First, the Clusterer initializes a few data structures through the ClustererArguments inner class.

  • An Architecture is initialized with all the input information: input data, such as element dependencies and concern data. The ClustererArguments identifies whether concern data was input at all, for similarity measures ("clustering techniques") that do not take semantic information into consideration.
  • A StoppingCriterion is created with the decision algorithm of when to stop the clustering process.
  • A SerializationCriterion is created to handle serialization decisions, i.e. if/when to serialize during the clustering process.
  • The SimMeasure to be applied is identified. This is the only part of the clustering techniques that actually differs, and therefore is the critical argument for determining how the architecture is recovered.

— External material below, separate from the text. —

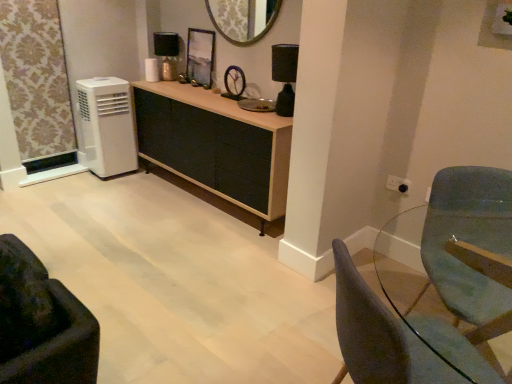 Locate an element on the screen. The height and width of the screenshot is (384, 512). vacant space situated on the left part of metallic reflective frame at center is located at coordinates (175, 86).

The actual clustering process (computeArchitecture) initializes a SimilarityMatrix by feeding it the initialized Architecture object and the selected SimMeasure. The SimilarityMatrix will calculate the similarity value of every cluster pair and hold them in order.

Here the algorithm enters a loop, predicated on the selected and parameterized StoppingCriterion. The highest-similarity cluster pair is requested from the SimilarityMatrix and is merged, with the Cluster constructor handling all the necessary merge actions depending on the selected similarity measure. Finally, the SimilarityMatrix is updated to reflect the clusters being merged. At this point, the SerializationCriterion is queried, and the Architecture is serialized if appropriate. Once the StoppingCriterion accuses the end of the process, the loop terminates and the resulting Architecture is returned.

All single-step architecture recovery techniques based on a similarity value can be implemented with this algorithm:

  • New similarity measures can be implemented as SimMeasures, modifying the manner in which the SimilarityMatrix is calculated.
  • New StoppingCriteria are easy to implement.
  • Input handling is relegated to the Architecture object constructor, such that different input formats can have handlers implemented for them by extending the Architecture class. Processing and post-processing methods are made available for overriding, with the processing initialization being dedicated for structural data and the post-processing initialization being dedicated for (optional) semantic data.
  • The format of semantic data can be overriding by extending the Cluster class, such that new concern extraction methods can be implemented with minimal refactoring effort. If the semantic data is in the form of a feature vector, no changes are necessary: it suffices to create a parser to read them into the existing data structures.

Multistep architecture recovery techniques (that is, recovery techniques that involve the use of different similarity measures at different stages) are still not viable through this design. Hybrid architecture recovery techniques are viable by calculating the composing similarity measures and assigning them weights between 0..1 such that the sum of the weights is 1.